The argument starts with environmental benefits of recycling, adds economic evidence that it's profitable, then presents a legislative proposal that logically follows from these two supporting points.

Main Conclusion:

Communities should be required to adopt recycling and reach 50% recycling of solid waste within 5 years.

Logical Structure:

The legislator's proposal is based on two key premises: recycling is environmentally better than current methods AND recycling is economically viable as shown by existing programs. The 'therefore' connects these benefits to justify the mandatory policy proposal.

Prethinking:

Question type:

Weaken - We need to find information that would make the legislator's proposal seem like a bad idea, even though recycling appears environmentally good and profitable

Precision of Claims

The proposal has specific requirements: ALL communities must adopt recycling AND reach exactly 50% recycling rate within exactly 5 years. The profit claim is based on current programs that are already operating

Strategy

Look for gaps between what we know works now versus what the proposal demands. The argument assumes that because current recycling programs are profitable and environmentally good, forcing all communities to hit 50% recycling in 5 years is advisable. We need scenarios that show this assumption is flawed - either the current success won't translate to the new requirements, or there are hidden costs/problems with the mandatory approach

Answer Choices Explained
A
Existing recycling programs have been voluntary, with citizen participation ranging from 30 percent in some communities to 80 percent in others.

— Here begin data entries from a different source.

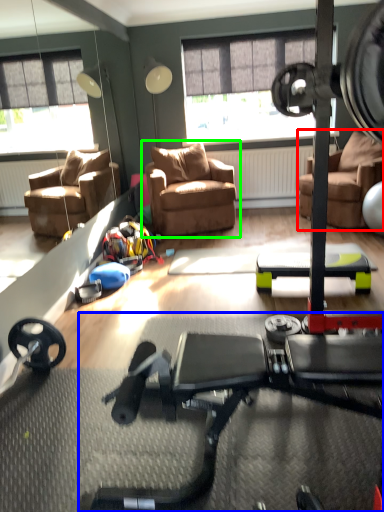 Question: Based on their relative distances, which object is farther from chair (highlighted by a red box)? Choose from stationary bicycle (highlighted by a blue box) and chair (highlighted by a green box).

Choices:
 (A) stationary bicycle
 (B) chair

Answer: (A) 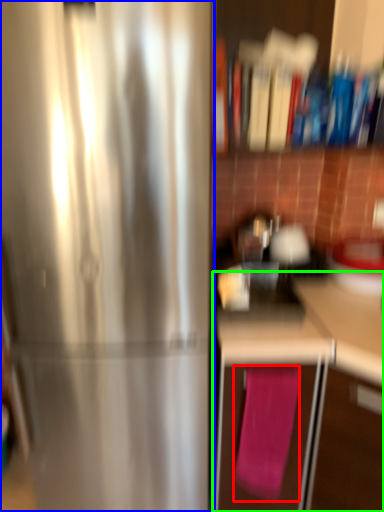 Question: Which is farther away from bath towel (highlighted by a red box)? refrigerator (highlighted by a blue box) or cabinetry (highlighted by a green box)?

Choices:
 (A) refrigerator
 (B) cabinetry

Answer: (A)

This tells us about varying participation rates in voluntary programs (30-80%), but doesn't directly challenge the advisability of the mandatory proposal. Even with varied participation, we could still argue that making recycling mandatory would solve the participation problem and achieve the 50% target. This doesn't create a fundamental problem with the proposal itself.

B
Existing recycling programs have been restricted to that 20 percent of solid waste that, when reprocessed, can match processed raw materials in quality and price.

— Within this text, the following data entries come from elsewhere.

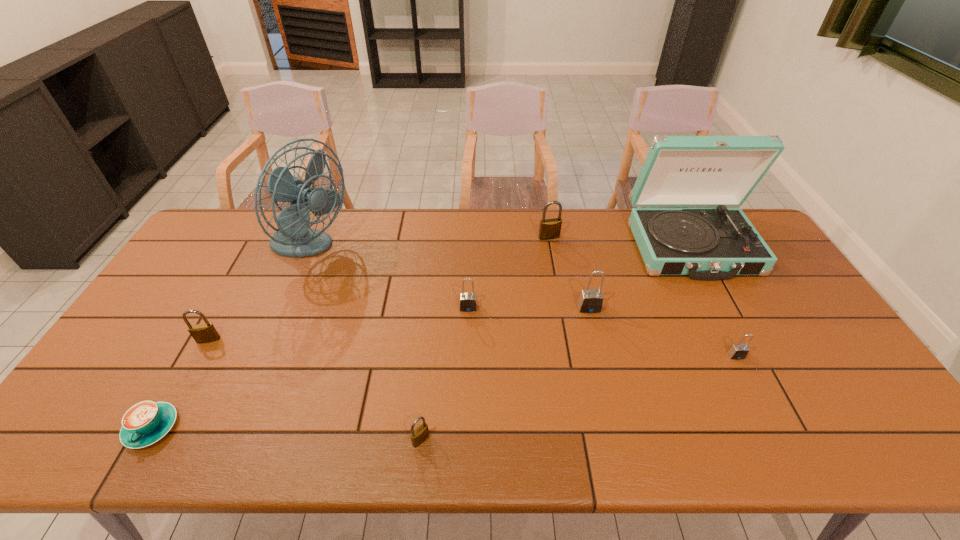 Where is `brass padlock object that ranks as the third closest to the record player`? brass padlock object that ranks as the third closest to the record player is located at coordinates (202, 333).

This screenshot has width=960, height=540. What are the coordinates of `the closest brass padlock to the cappuccino` in the screenshot? It's located at tap(202, 333).

Identify which gray padlock is located as the third nearest to the fan. Please provide its 2D coordinates. Your answer should be formatted as a tuple, i.e. [(x, y)], where the tuple contains the x and y coordinates of a point satisfying the conditions above.

[(739, 351)]

Where is `gray padlock that can be found as the closest to the rightmost brass padlock`? This screenshot has width=960, height=540. gray padlock that can be found as the closest to the rightmost brass padlock is located at coordinates (590, 301).

This screenshot has width=960, height=540. What are the coordinates of `free space that satisfies the following two spatial constraints: 1. in front of the fan to blow air; 2. with the handle on the right side of the shortest object` in the screenshot? It's located at click(x=233, y=427).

This is the correct answer. It reveals a critical limitation of current recycling programs - they only handle 20% of solid waste, and specifically the 20% that can match processed raw materials in quality and price (meaning the easiest and most profitable materials to recycle). The proposal demands recycling 50% of ALL solid waste, which means communities would need to recycle an additional 30% consisting of materials that are presumably harder to process and less profitable. This directly undermines the argument's claim that recycling is profitable, making the mandatory proposal potentially inadvisable.

C
Existing recycling programs have had recurrent difficulties finding purchasers for their materials usually because of quantities too small to permit cost-effective pickup and transportation.

This discusses operational challenges with finding buyers due to small quantities, but this could actually support the mandatory proposal. If all communities were required to recycle, the quantities would likely increase significantly, potentially solving the pickup and transportation cost problems mentioned. This doesn't weaken the proposal.

D
Some of the materials that can be recycled are the very materials that, when incinerated, produce the least pollution.

This presents a minor environmental trade-off consideration - some recyclable materials produce less pollution when incinerated. However, this doesn't seriously challenge the overall advisability of the proposal since recycling is still presented as environmentally preferable overall, and this only affects 'some' materials.

E
Many of the materials that cannot be recycled are also difficult to incinerate.

This discusses materials that are both hard to recycle AND hard to incinerate. This doesn't really impact the proposal since these problematic materials would remain problematic under any waste management system. It doesn't specifically make the recycling proposal inadvisable compared to current practices.